A majority of the 22 reports were concerning skin reactions, of which, there was one report of SJS, one report of urticaria, four reports of rashes, two reports of anaphylaxis and five reports of anaphylactic shock. In addition, there were two reports of hepatobiliary disorders, of which, one of the patient developed jaundice on the ninth day of moxifloxacin therapy while the other patient developed elevated liver enzymes.
Moxifloxacin is indicated locally for the treatment of acute bacterial sinusitis, acute bacterial exacerbation of chronic bronchitis, community acquired pneumonia, and uncomplicated skin and skin structure infections. These indications are similar to those approved by the US Food and Drug Administration (FDA).
The package inserts for moxifloxacin tablets and infusion solution will be updated with safety information on fulminant hepatic failure and bullous skin reactions, in addition to the existing warnings on anaphylactic reaction and abnormal liver function. Although moxifloxacin-containing products are not restricted to second-line therapy locally, physicians are advised to be aware of the development in Europe. Physicians are also advised to be vigilant for early signs and symptoms of severe liver injury and bullous skin reactions such as SJS or TEN in patients taking moxifloxacin.

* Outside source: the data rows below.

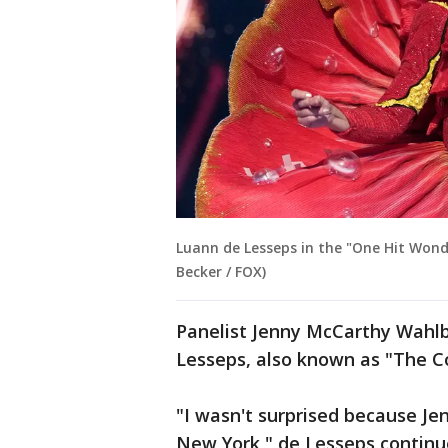
Luann de Lesseps in the "One Hit Wond
Becker / FOX)
Panelist Jenny McCarthy Wahlb
Lesseps, also known as "The 
"I wasn't surprised because Je
New York," de Lesseps continu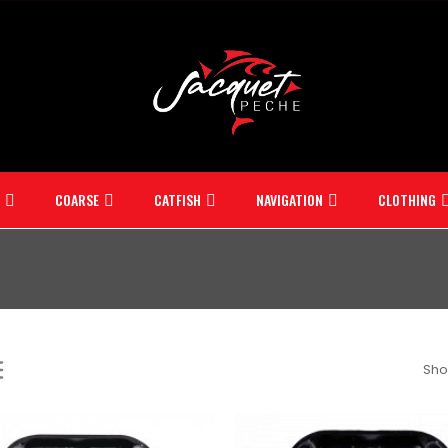
COARSE
CATFISH
NAVIGATION
CLOTHING
Sho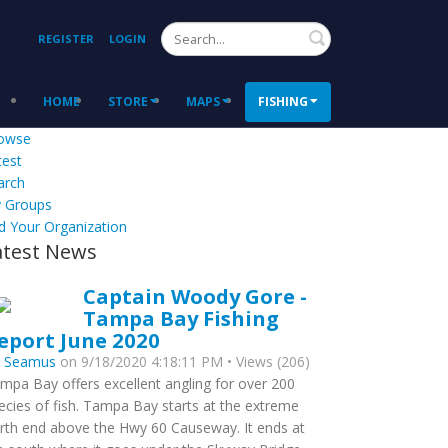
Search
REGISTER
LOGIN
HOME
STORE
MAPS
FISHING
owse
test
arch
 Groups
d Your Organization
atest News
Captain Woody Gore -
Tampa Bay Fishing
eport June 2020
y
Seamus
on 9/18/2020 4:18:11 PM • Views (206)
mpa Bay offers excellent angling for over 200
ecies of fish. Tampa Bay starts at the extreme
rth end above the Hwy 60 Causeway. It ends at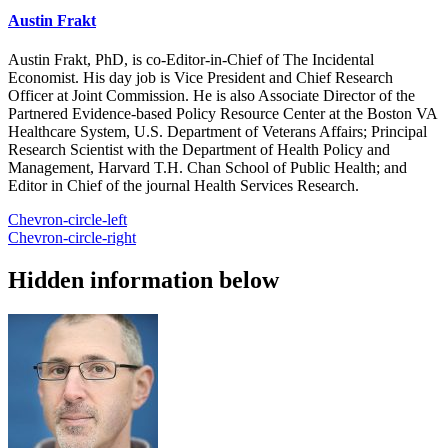
Austin Frakt
Austin Frakt, PhD, is co-Editor-in-Chief of The Incidental
Economist. His day job is Vice President and Chief Research
Officer at Joint Commission. He is also Associate Director of the
Partnered Evidence-based Policy Resource Center at the Boston VA
Healthcare System, U.S. Department of Veterans Affairs; Principal
Research Scientist with the Department of Health Policy and
Management, Harvard T.H. Chan School of Public Health; and
Editor in Chief of the journal Health Services Research.
Chevron-circle-left
Chevron-circle-right
Hidden information below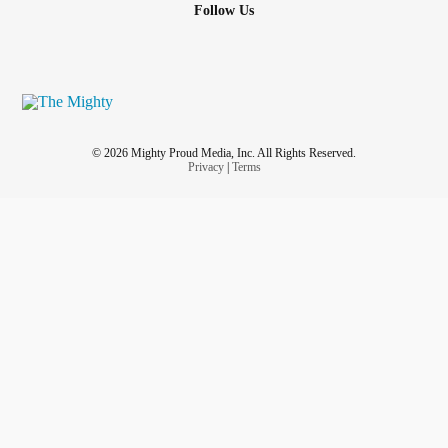
Follow Us
© 2026 Mighty Proud Media, Inc. All Rights Reserved.
Privacy
|
Terms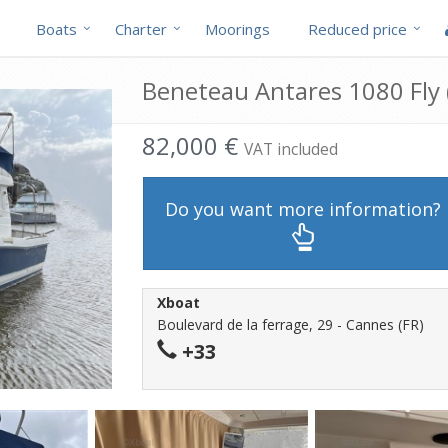
Boats
Charter
Moorings
Reduced price
Beneteau Antares 1080 Fly (
82,000 €
VAT included
Do you want more information?
Xboat
Boulevard de la ferrage, 29 - Cannes (FR)
+33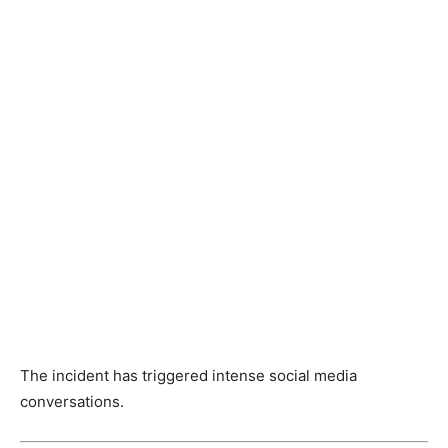
The incident has triggered intense social media
conversations.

Healthcare professionals are encouraged to report suspected adverse drug reactions associated with moxifloxacin to the Pharmacovigilance Branch of HSA.
* For tablets, patient exposure is estimated on defined daily dose3 (DDD) of moxifloxacin of 400mg and assuming an average 7-day treatment course per patient. For injections, patient exposure is estimated on DDD of 400mg and assuming an average 4-day treatment course per patient.
References:
- EMEA Press Release: European Medicines Agency recommends restricting the use of oral moxifloxacin-containing medicines. http://www.ema.europa.eu/ema/index.jsp?curl=pages/news_and_events/news/2010/08/news_detail_001068.jsp&mid=WC0b01ac058004d5c1
- Direct Healthcare Professional Communication regarding moxifloxacin (Avelox®) and serious hepatic and bullous skin reactions. http://www.mhra.gov.uk/home/idcplg?IdcService=GET_FILE&dDocName=CON014103&RevisionSelectionMethod=Latest
- WHO Collaborating Center for Drug Statistics Methodology (Oslo).